Lorsqu’un navire pirate venu de l’extérieur aborde l’île, l’équilibre fragile de sa société vacille et s’effondre. Ce sont ces derniers instants auxquels le lecteur est convié en suivant la trajectoire d’une pirate, de la Main et d’un riche et influent marchant de l’île conseillé de la Bénie.

Alors que la rencontre entre les îlotiers et l’extérieur se fait, les petits secrets et manigances de chacun éclatent au grand jour et font tombé l’équilibre des pouvoirs.

Derniers jours d’un monde oublié est un roman plaisant, non exempts de défauts, mais qui est une vraie réussite pour un premier roman.

Invisible Sun de Charles Stross

Suite direct de Dark State, Invisible Sun conclut également la double série des Princes-Marchands.

Pour rappel le pitch de base de la série est l’existence d’une famille étendue dont les membres ont la capacité de se déplacer entre des versions parallèles de notre Terre. Vivant dans un royaume médiéval, la famille à fait fortune en organisant un service de courrier rapide, via notre monde, et de trafic de drogue, via le leur.

Après avoir été découvert et avoir tenter d’entrer en guerre contre les USA (première série), les restes de la famille se sont réfugiés dans une Terre parallèle récemment découverte où une révolution venait juste de renverser une monarchie régnant sur les Amériques.

Dans la second série près de deux décennies ont passé et les USA et le Commonwealth sont plus ou moins secrètement pris dans une nouvelle guerre froide entre deux super-puissances technologiquement différente mais possédant des capacités nucléaires et de voyages entre les mondes.

Dans ce dernier tome les USA sont pris à leur propre piège lorsqu’il favorise un coup d’état lors de la première grand transition de pouvoir au Commonwealth.

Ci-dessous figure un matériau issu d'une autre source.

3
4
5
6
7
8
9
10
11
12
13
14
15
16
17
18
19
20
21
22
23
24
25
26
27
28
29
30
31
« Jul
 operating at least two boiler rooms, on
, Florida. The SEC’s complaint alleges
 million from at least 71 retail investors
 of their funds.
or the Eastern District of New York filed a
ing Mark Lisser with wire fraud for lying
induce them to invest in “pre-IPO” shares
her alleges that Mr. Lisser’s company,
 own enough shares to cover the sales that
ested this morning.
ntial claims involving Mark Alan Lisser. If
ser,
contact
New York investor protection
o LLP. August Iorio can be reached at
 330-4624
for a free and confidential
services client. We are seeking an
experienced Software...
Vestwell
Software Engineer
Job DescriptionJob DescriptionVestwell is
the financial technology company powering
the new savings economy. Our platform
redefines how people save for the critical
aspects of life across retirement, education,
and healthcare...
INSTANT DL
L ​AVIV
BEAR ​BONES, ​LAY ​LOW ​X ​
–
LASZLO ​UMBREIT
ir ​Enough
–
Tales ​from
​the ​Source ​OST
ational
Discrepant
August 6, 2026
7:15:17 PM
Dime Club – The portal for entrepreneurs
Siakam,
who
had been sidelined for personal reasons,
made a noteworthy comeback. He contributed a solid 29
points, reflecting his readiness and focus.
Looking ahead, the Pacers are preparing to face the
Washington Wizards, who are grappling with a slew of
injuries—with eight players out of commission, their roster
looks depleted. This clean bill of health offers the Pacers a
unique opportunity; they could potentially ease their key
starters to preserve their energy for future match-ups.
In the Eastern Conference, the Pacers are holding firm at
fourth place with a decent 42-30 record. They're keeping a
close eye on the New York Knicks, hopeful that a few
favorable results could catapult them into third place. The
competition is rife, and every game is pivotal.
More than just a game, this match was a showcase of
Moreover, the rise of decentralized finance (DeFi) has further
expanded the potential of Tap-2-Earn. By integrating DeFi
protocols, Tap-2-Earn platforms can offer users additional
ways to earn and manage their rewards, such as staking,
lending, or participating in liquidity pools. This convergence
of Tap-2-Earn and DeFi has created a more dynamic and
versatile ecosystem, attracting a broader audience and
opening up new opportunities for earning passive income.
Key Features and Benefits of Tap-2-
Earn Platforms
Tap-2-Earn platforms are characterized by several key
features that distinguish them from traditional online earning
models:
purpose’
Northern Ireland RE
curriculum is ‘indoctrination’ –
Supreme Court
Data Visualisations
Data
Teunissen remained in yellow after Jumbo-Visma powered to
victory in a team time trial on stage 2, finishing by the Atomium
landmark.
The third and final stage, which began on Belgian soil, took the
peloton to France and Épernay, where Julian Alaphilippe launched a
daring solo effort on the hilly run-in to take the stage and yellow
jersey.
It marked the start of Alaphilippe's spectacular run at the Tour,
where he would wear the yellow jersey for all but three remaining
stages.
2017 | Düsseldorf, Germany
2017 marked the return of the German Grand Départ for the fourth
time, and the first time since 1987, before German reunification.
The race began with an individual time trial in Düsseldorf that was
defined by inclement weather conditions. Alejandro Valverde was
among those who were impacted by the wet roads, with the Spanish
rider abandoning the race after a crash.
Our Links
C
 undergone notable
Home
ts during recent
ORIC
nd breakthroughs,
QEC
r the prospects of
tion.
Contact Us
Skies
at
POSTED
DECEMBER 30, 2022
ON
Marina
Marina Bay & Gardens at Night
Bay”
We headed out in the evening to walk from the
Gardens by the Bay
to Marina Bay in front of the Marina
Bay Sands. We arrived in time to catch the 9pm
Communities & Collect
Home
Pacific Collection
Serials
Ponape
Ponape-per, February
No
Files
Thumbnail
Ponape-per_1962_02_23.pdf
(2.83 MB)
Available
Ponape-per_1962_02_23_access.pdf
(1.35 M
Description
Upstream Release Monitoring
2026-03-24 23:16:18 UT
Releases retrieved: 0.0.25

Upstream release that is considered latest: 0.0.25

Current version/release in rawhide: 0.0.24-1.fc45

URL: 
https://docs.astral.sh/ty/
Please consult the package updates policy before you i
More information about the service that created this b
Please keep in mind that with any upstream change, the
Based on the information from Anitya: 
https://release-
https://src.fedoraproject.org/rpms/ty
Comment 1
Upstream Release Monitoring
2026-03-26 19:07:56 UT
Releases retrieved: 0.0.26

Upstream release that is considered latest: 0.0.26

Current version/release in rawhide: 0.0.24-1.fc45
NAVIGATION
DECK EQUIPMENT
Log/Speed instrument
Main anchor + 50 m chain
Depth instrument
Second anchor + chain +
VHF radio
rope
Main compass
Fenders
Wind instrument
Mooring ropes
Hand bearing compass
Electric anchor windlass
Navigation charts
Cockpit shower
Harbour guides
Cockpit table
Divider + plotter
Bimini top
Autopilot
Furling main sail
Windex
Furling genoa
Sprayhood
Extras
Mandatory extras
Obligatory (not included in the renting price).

Et ce alors qu’ils ont réveillé une force extraterrestre hostile dans un autre univers parallèle.

Difficile d’en dire plus (j’en ai même trop dit peut-être), mais Invisible Sun propose une conclusion haletante à cette série qui se lit frénétiquement pour savoir ce qui va se passer.

The Sandman act I & II

Je  n’avais jamais lu le célèbre comics The Sandman c’est donc avec une certaine curiosité que je me suis lancé, l’année dernière déjà, dans l’écoute de son adaptation audio. Une adaptation qui tient plus de la pièce radiophonique (bruitages, plusieurs voix, musique) que du roman audio d’ailleurs.

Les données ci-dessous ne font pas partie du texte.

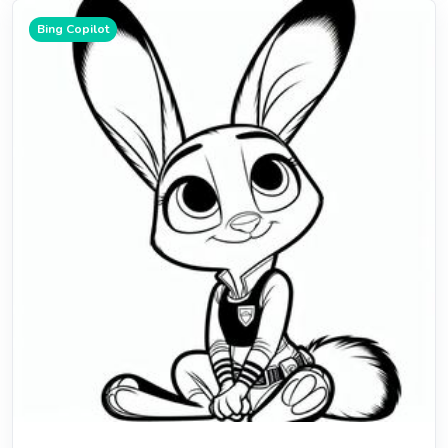
Bing Copilot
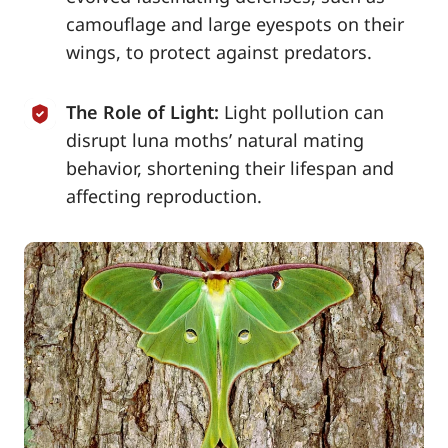
camouflage and large eyespots on their
wings, to protect against predators.
The Role of Light:
Light pollution can
disrupt luna moths’ natural mating
behavior, shortening their lifespan and
affecting reproduction.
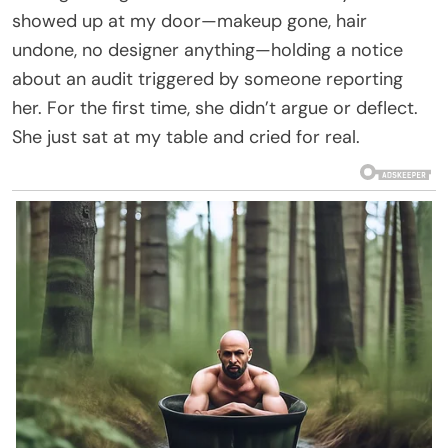
showed up at my door—makeup gone, hair
undone, no designer anything—holding a notice
about an audit triggered by someone reporting
her. For the first time, she didn’t argue or deflect.
She just sat at my table and cried for real.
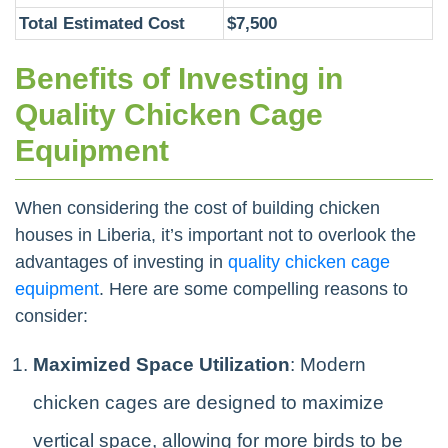
Total Estimated Cost
$7,500
Benefits of Investing in
Quality Chicken Cage
Equipment
When considering the cost of building chicken
houses in Liberia, it’s important not to overlook the
advantages of investing in
quality chicken cage
equipment
. Here are some compelling reasons to
consider:
Maximized Space Utilization
: Modern
chicken cages are designed to maximize
vertical space, allowing for more birds to be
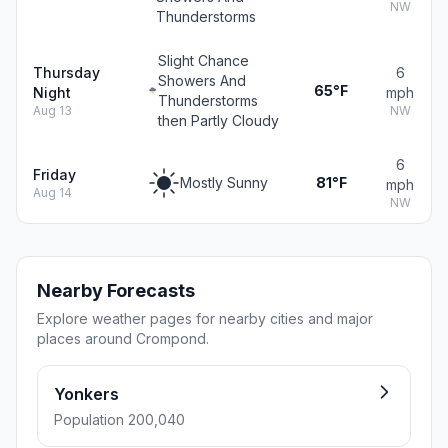
NW
Thunderstorms
Slight Chance
Thursday
6
Showers And
65°F
Night
mph
Thunderstorms
Aug 13
NW
then Partly Cloudy
6
Friday
Mostly Sunny
81°F
mph
Aug 14
NW
Nearby Forecasts
Explore weather pages for nearby cities and major
places around Crompond.
Yonkers
Population 200,040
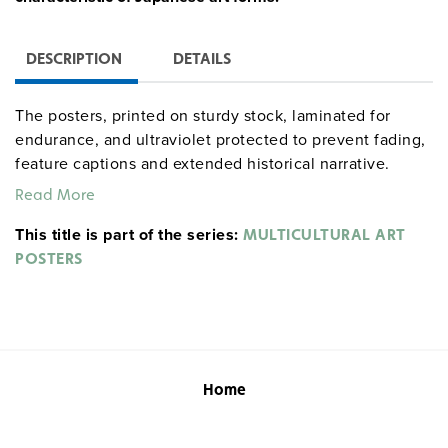
DESCRIPTION
DETAILS
The posters, printed on sturdy stock, laminated for
endurance, and ultraviolet protected to prevent fading,
feature captions and extended historical narrative.
Images of pottery, shrines, sculpture, paintings,
Read More
lacquerwork, scrolls, ceramics, prints, and architecture
This title is part of the series:
help students grasp underlying principles of harmony,
MULTICULTURAL ART
understatement, refinement, simplicity, and self-
POSTERS
discipline.
Home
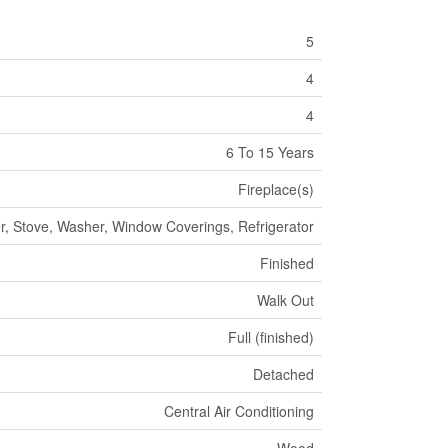
5
4
4
6 To 15 Years
Fireplace(s)
r, Stove, Washer, Window Coverings, Refrigerator
Finished
Walk Out
Full (finished)
Detached
Central Air Conditioning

Les deux actes parus jusqu’à aujourd’hui adaptent les arcs des volumes 1 à 6 (trois volumes par acte). Je les ai écouté en version anglaise mais les retours lus sur les versions francophones (acte 1, l’acte 2 sort prochainement)  sont bons également.

Et effectivement cette adaptation est passionnante. Aussi bien le choix des voix et le bruitage que l’histoire. Se déroulant dans l’univers des supers-héros DC (Batman,  Superman, Wonder-Woman …), l’auditeur est invité à suivre les aventures du Sandman, un être qui est à la fois la personnification des rêves et le Rêve lui même. C’est un Éternel, un membre d’une fratrie présente depuis le début de l’univers et qui sera encore là à la fin de celui-ci.

Lorsque débute l’histoire, Morphée, le Sandman, est emprisonné par un mage humain durant plusieurs décennie et, à sa libération dans les années 80, il se lance à la recherche de ses trois artefacts (un bijou, un casque et un sac de sable) qui lui ont été volés. Suit ensuite plusieurs histoires mettant en scène la personnification du rêve dans ses divers taches et offices.

Le tout forme une histoire passionnante qui se laisse écouter avec plaisir. Franchement jeter y une oreille vous ne le regretterez pas.

L’évangile selon Myriam de Ketty Steward

Myriam a 16 ans et vit dans une communauté ayant fuit l’oppression dans un futur post-apocalyptique. Son père était un prêcheur de la communauté et à sa disparition Myriam  se sent investit d’une mission par Dieu : mettre par écrit et ordonné les différents récits que la communauté à pu sauvegarder. Cela sera l’évangile selon Myriam.

Dans ce texte, Ketty Steward, re-construit le récit biblique en l’intercalant et l’éclairant avec des contes, des récits mythologiques et « classiques ». Le tout présentant Lucifer dans un rôle plus positif et introduisant Alphonse, le principe de la réalité.

Le tout donne un texte très agréable à lire qui éclaire via des récits l’expérience de la vie humaine.